Screenwriter Mike White (who also co-stars as Black's roommate) penned the film specifically for Black, and it shows. The highly-strung Dewey Finn may be a watered-down version of the actor's anarchic Tenacious D persona, but Black's leering, grinning, gurning, sweating, wisecracking turn is a comedic tour de force, augmented by an obvious passion for the subject.

Indie darlings Richard Linklater and White (who also wrote 'The Good Girl' and 'Chuck & Buck') are savvy enough to know that 'The School Of Rock' is a cross between, say, 'Dead Poets Society' and 'Sister Act', and they wholeheartedly embrace formula conventions. Shy kid harbouring an amazing voice? Check. Selfish teacher learning to care for others? Check.

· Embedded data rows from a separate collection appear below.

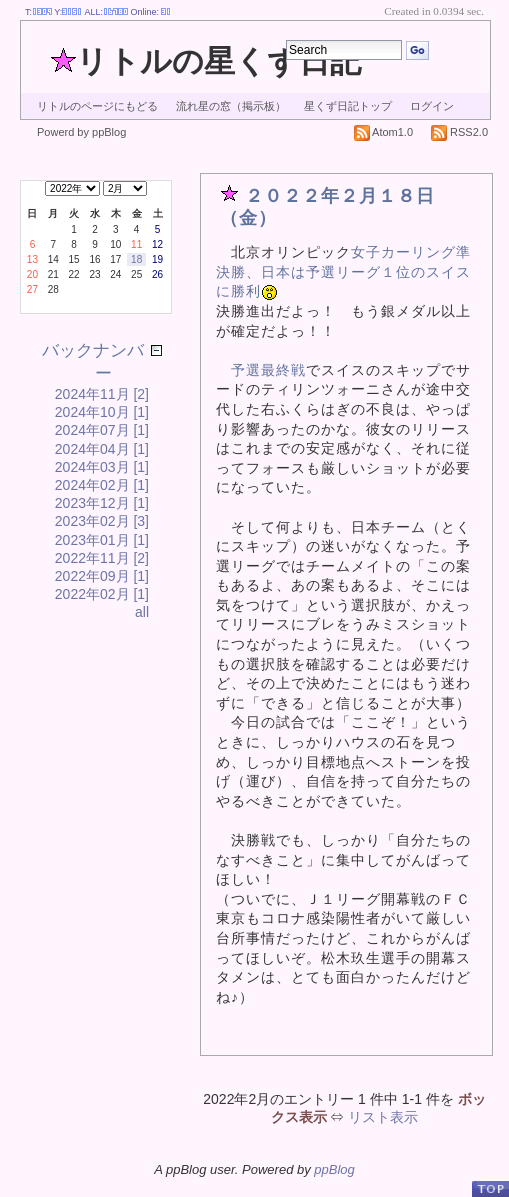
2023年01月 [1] (102, 540)
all (142, 612)
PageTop (490, 1188)
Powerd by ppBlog (81, 132)
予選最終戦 (268, 370)
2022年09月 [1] (102, 576)
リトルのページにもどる (97, 106)
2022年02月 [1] (102, 594)
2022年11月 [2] (102, 558)
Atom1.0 (383, 132)
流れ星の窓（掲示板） (231, 106)
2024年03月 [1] (102, 467)
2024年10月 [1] (102, 412)
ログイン (432, 106)
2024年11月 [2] (102, 394)
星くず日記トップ (348, 106)
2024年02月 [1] (102, 485)
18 (136, 259)
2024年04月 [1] (102, 449)
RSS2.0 (459, 132)
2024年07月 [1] (102, 430)
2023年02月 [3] (102, 521)
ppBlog (334, 1169)
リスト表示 (383, 1117)
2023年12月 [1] (102, 503)
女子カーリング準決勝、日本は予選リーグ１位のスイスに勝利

But they also inject these cliches with much-needed energy and humour, while gently subverting the formula and cloaking the film's exuberance in a muted, autumnal colour scheme, which manages to avoid gooey sentiment. In fact, what should be the film's key emotional moment (an unmasked Dewey's heartfelt plea for clemency from the kids' irate parents) rapidly becomes a very funny, if slightly dubious, paedophile gag.

But all the genre gymnastics wouldn't have mattered if the kids weren't alright. Luckily, they graduate with honours. Not only are they genuinely good musicians but, as actors, they show enough chutzpah to hold their own against Black. For Linklater to prise one good performance from a child actor is commendable. To get seven, without any hint of the Stepford Stage School, is a charming and winning surprise - much like the movie itself.

The School Of Rock is more satisfying than a crunching power chord. A raucous crowd pleaser with a pumping soundtrack, some awe inspiringly talented kids, and perfect comic performances. Charming.